I arrived at the appointed hour, strolled out to the pool area but did not see Brian. "Oh, there you are!" came the soon-to-be-familiar voice from behind me. Brian was sunbathing on a chaise lounge, wearing only swim trunks. "The sun feels so good on my scar tissue, I just had to lay out for a few minutes." I looked down in awe at the scarecrow-like patchwork of skin grafts criss-crossing his entire body, from head to toe... evidence of those 15 trips under the scalpel. And a little switch flicked off inside of me... 'Good Lord. If HE's okay with this...? What the heck is MY problem?" And that was the last thought I ever had about Brian's "hi-viz" exterior. I reached down, took his hand and pulled him upright. "I hope you're not wearing that to the Spaghetti Factory!" 
In the following years, Brian would come to my museum numerous times for book signings... and I would return the favor by following him around the country, helping him in his airshow booth. During that time, Brian flew with BOTH the Air Force Thunderbirds and the Navy's Blue Angels, in order to produce anniversary books on their teams.... the only author/photographer ever to earn that privilege.

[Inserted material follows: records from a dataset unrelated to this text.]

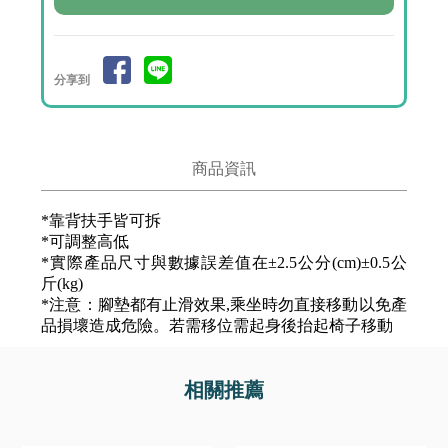
分享到
商品資訊
*靠背扶手皆可拆
*可調整高低
*實際產品尺寸與數據誤差值在±2.5公分(cm)±0.5公
斤(kg)
*注意：腳墊都有止滑效果,乘坐時勿直接移動以免產
品損壞造成危險。若需移位需起身後抬起椅子移動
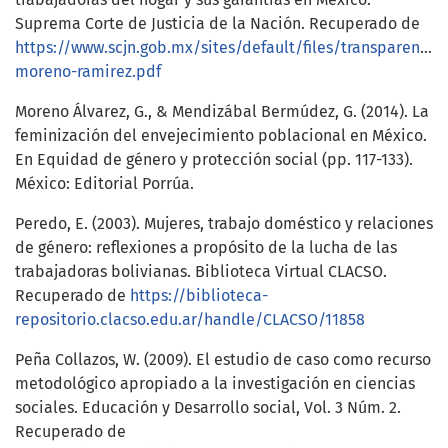
Suprema Corte de Justicia de la Nación. Recuperado de
https://www.scjn.gob.mx/sites/default/files/transparenc
moreno-ramirez.pdf
Moreno Álvarez, G., & Mendizábal Bermúdez, G. (2014). La
feminización del envejecimiento poblacional en México.
En Equidad de género y protección social (pp. 117-133).
México: Editorial Porrúa.
Peredo, E. (2003). Mujeres, trabajo doméstico y relaciones
de género: reflexiones a propósito de la lucha de las
trabajadoras bolivianas. Biblioteca Virtual CLACSO.
Recuperado de
https://biblioteca-
repositorio.clacso.edu.ar/handle/CLACSO/11858
Peña Collazos, W. (2009). El estudio de caso como recurso
metodológico apropiado a la investigación en ciencias
sociales. Educación y Desarrollo social, Vol. 3 Núm. 2.
Recuperado de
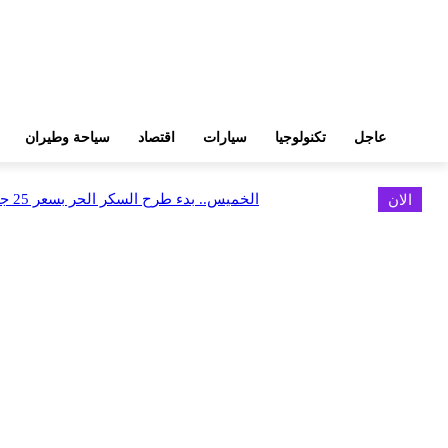
عاجل
تكنولوجيا
سيارات
اقتصاد
سياحة وطيران
الان
الخميس.. بدء طرح السكر الحر بسعر 25 جنيهًا للكيلو
اخر الاخبار
البورصة وجهاز التمثيل التجاري يروجان لسوق المال وجذب الاستثمارات الأجن
أغسطس 6, 2026
FEDIS وحلول تتشاركان في تطوير أول منصة للسياحة الصحية بالمنطقة
أغسطس 6, 2026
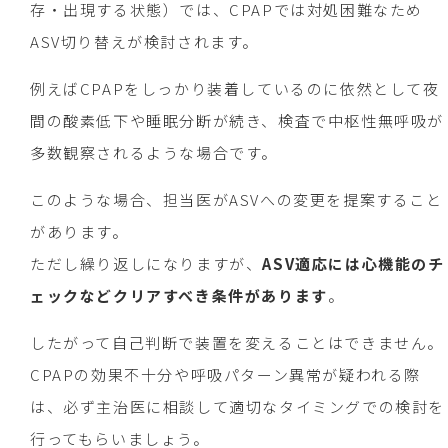
存・出現する状態）では、CPAPでは対処困難なため
ASV切り替えが検討されます。
例えばCPAPをしっかり装着しているのに依然として夜
間の酸素低下や睡眠分断が続き、検査で中枢性無呼吸が
多数観察されるような場合です。
このような場合、担当医がASVへの変更を提案すること
があります。
ただし繰り返しになりますが、
ASV適応には心機能のチ
ェックなどクリアすべき条件があります
。
したがって自己判断で装置を変えることはできません。
CPAPの効果不十分や呼吸パターン異常が疑われる際
は、必ず主治医に相談して適切なタイミングでの検討を
行ってもらいましょう。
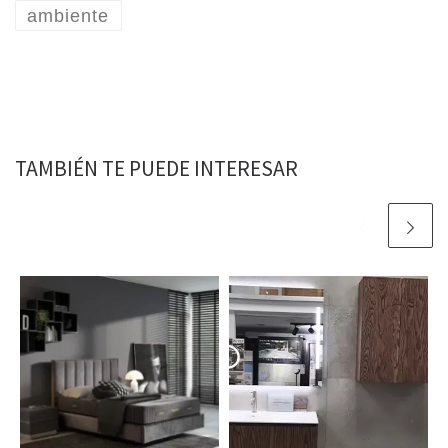
ambiente
TAMBIÉN TE PUEDE INTERESAR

And later, after the mysterious but retired SR-71 was somewhat declassified, he wrote a 4th book with his RSO, Walter, detailing their missions over Libya for President Reagan... and "giving away some secrets" about the Blackbird.
Also during this period, Brian grew some roots. "I'm opening up a gallery next year, to display my photographs. But I don't want to be tied to it... I still need to spend my days hiking and doing my nature photography. I'm probably going to hire someone to run it for me. Someone I can trust. Someone who knows photography, my story, the SR, my books... and knows how to run a business by themselves. Someone like YOU."
OK, so I'd never be cut out to be Batman's partner Robin. But I could definitely be Alfred the Butler... running things from the background. So, goodbye San Diego. Hello Marysville. 
Cory and Brian - Nellis Air Force Base 2017
I must now bookend our 30+ year friendship between that story of my first look at the Sled Driver... and my last fleeting glimpse of him... on his way out the door to give his inspirational talk to a veteran's support group in Reno last month.  
I swear I saw him tucking in something red under his shirt...
There will be a public gathering of friends and family for a Celebration of Life for Brian,  Friday, June 30th, from 4-6PM,  At the Brick coffee house, 316 D Street, Marysville, CA.  All are welcome,  and encouraged to wear the "Red, White and Blue" that Brian loved wearing during his presentations.
Cory Crowell - Aviation Historian and former Curator with 34 years museum experience, and longtime friend of the Sled Driver.